The first was Jayne Surdyka, a former Olympic-caliber marathoner. Just minutes before the shooting, she heard someone make two desperate cries for help — the second she described as a "yelp."
She is convinced, she said, that the second voice was Trayvon's.
"Someone sounded very angry, very agitated," she said. The other person spoke with "a lighter, softer, higher-pitched voice."
She also reported seeing two figures on the ground fighting or wrestling.
But her account does not mesh with other evidence on three key points.
She testified that Trayvon was on the bottom, facedown when Zimmerman shot him. But Trayvon was shot at near-point-blank range in the chest — not the back.

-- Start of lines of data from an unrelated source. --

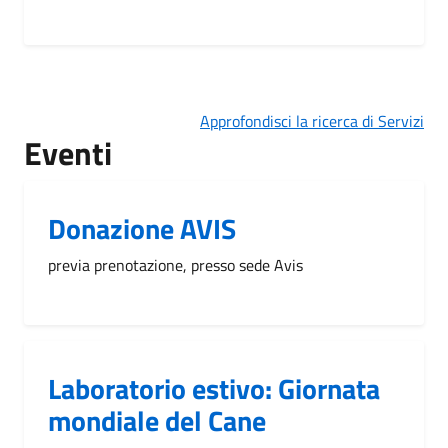
Approfondisci la ricerca di Servizi
Eventi
Donazione AVIS
previa prenotazione, presso sede Avis
Laboratorio estivo: Giornata
mondiale del Cane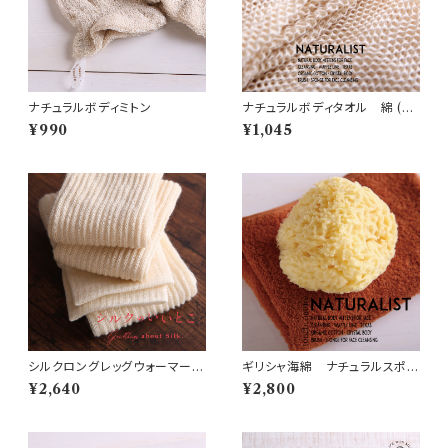
ナチュラルボディミトン
ナチュラルボディタオル 綿 (N
5)
¥990
¥1,045
シルクロングレッグウォーマー
ギリシャ海綿 ナチュラルスポン
(S27)
ジ・Mサイズ (N14)
¥2,640
¥2,800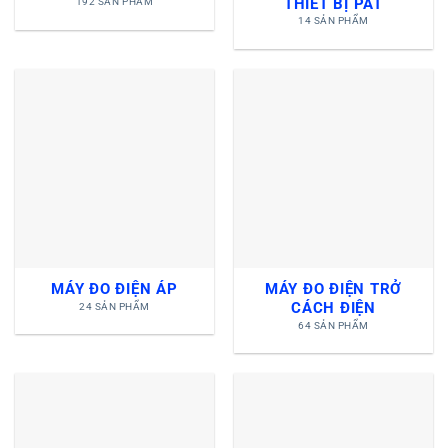
THIẾT BỊ PAT
192 SẢN PHẨM
14 SẢN PHẨM
MÁY ĐO ĐIỆN ÁP
MÁY ĐO ĐIỆN TRỞ
CÁCH ĐIỆN
24 SẢN PHẨM
64 SẢN PHẨM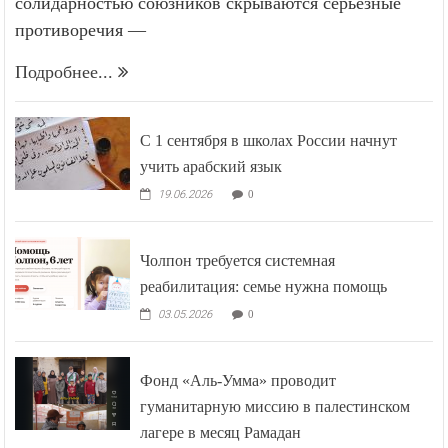
солидарностью союзников скрываются серьёзные
противоречия —
Подробнее...
С 1 сентября в школах России начнут
учить арабский язык
19.06.2026
0
Чолпон требуется системная
реабилитация: семье нужна помощь
03.05.2026
0
Фонд «Аль-Умма» проводит
гуманитарную миссию в палестинском
лагере в месяц Рамадан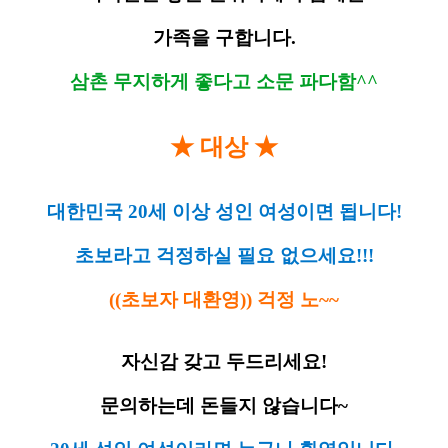
가족을 구합니다.
삼촌 무지하게 좋다고 소문 파다함^^
★ 대상 ★
대한민국 20세 이상 성인 여성이면 됩니다!
초보라고 걱정하실 필요 없으세요!!!
((초보자 대환영)) 걱정 노~~
자신감 갖고 두드리세요!
문의하는데 돈들지 않습니다~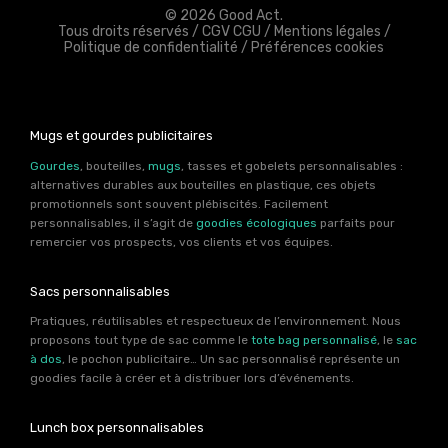
© 2026 Good Act.
Tous droits réservés /
CGV CGU
/
Mentions légales
/
Politique de confidentialité
/
Préférences cookies
Mugs et gourdes publicitaires
Gourdes
, bouteilles,
mugs
, tasses et gobelets personnalisables :
alternatives durables aux bouteilles en plastique, ces objets
promotionnels sont souvent plébiscités. Facilement
personnalisables, il s’agit de
goodies écologiques
parfaits pour
remercier vos prospects, vos clients et vos équipes.
Sacs personnalisables
Pratiques, réutilisables et respectueux de l’environnement. Nous
proposons tout type de sac comme le
tote bag personnalisé
, le
sac
à dos
, le pochon publicitaire… Un sac personnalisé représente un
goodies facile à créer et à distribuer lors d’événements.
Lunch box personnalisables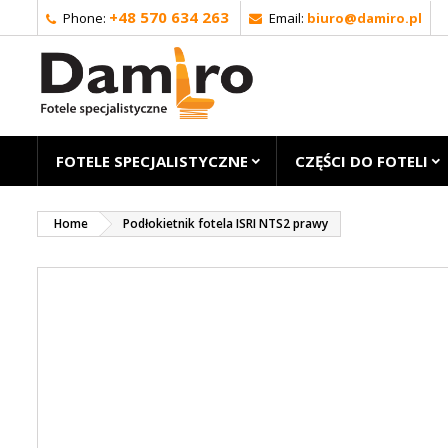
+48 570 634 263
Phone:
Email:
biuro@damiro.pl
FOTELE SPECJALISTYCZNE
CZĘŚCI DO FOTELI
Home
Podłokietnik fotela ISRI NTS2 prawy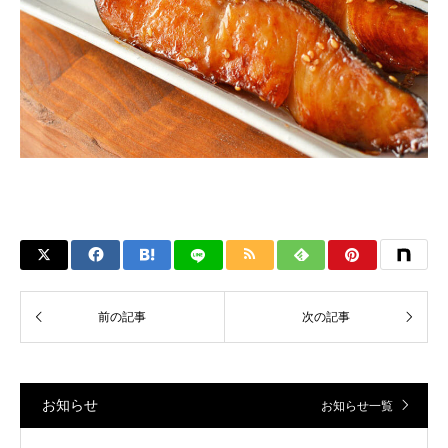
お知らせ
お知らせ一覧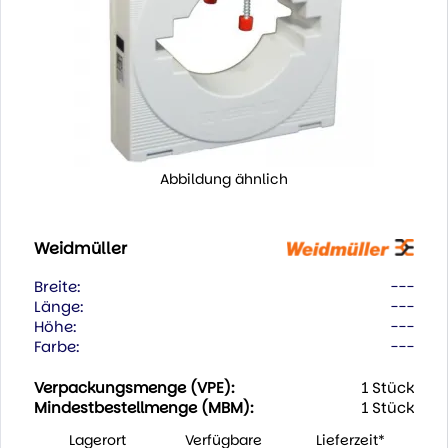
Abbildung ähnlich
Weidmüller
Breite:
---
Länge:
---
Höhe:
---
Farbe:
---
Verpackungsmenge (VPE):
1 Stück
Mindestbestellmenge (MBM):
1 Stück
Lagerort
Verfügbare
Lieferzeit*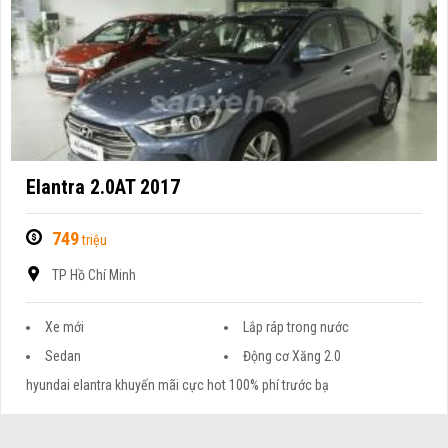
Elantra 2.0AT 2017
749
triệu
TP Hồ Chí Minh
Xe mới
Lắp ráp trong nước
Sedan
Động cơ Xăng 2.0
hyundai elantra khuyến mãi cực hot 100% phí trước bạ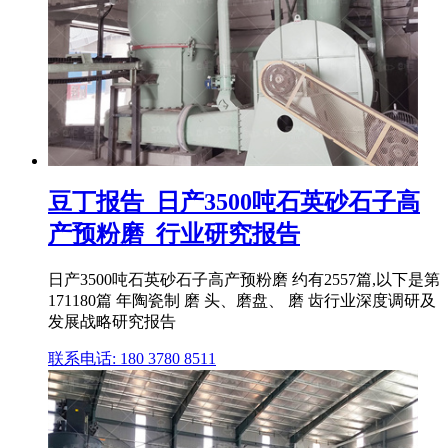
豆丁报告_日产3500吨石英砂石子高
产预粉磨_行业研究报告
日产3500吨石英砂石子高产预粉磨 约有2557篇,以下是第
171180篇 年陶瓷制 磨 头、磨盘、 磨 齿行业深度调研及
发展战略研究报告
联系电话: 180 3780 8511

Surdyka said she heard three gunshots. There was one.
She also got their clothing confused, saying the figure wearing black clothing survived, and she saw him stand up and walk around after the shooting.
Trayvon was wearing a charcoal-colored hoodie, Zimmerman a red jacket.
The second neighbor, Jeannee Manalo, also had credibility problems. She testified that she heard "a howling sound," looked out a glass door and saw two figures on the ground fighting.
The one on top was moving his hands "like he's hitting him," she said.
"That's when my husband told me to sit down and mind my own business," she said.
A few seconds later, she heard a shot, she said.
When she was interviewed immediately after the shooting, she told police she could not tell who was on top, but a few weeks later, after seeing photos of Trayvon on television, she told investigators that she was convinced it was Zimmerman because he is bigger.
On Wednesday, that was her testimony again until defense attorney Mark O'Mara pointed out that the photos of Trayvon on which she had relied showed him at about age 10 to 12.
"You're not sure as you sit here today who was where in the altercation?" O'Mara asked.
"No," she answered.
Also Wednesday, jurors listened as prosecutors played recordings of five calls Zimmerman made to police dispatchers in the months before the shooting.
In four he was reporting suspicious people. In each of those cases, the subject was black.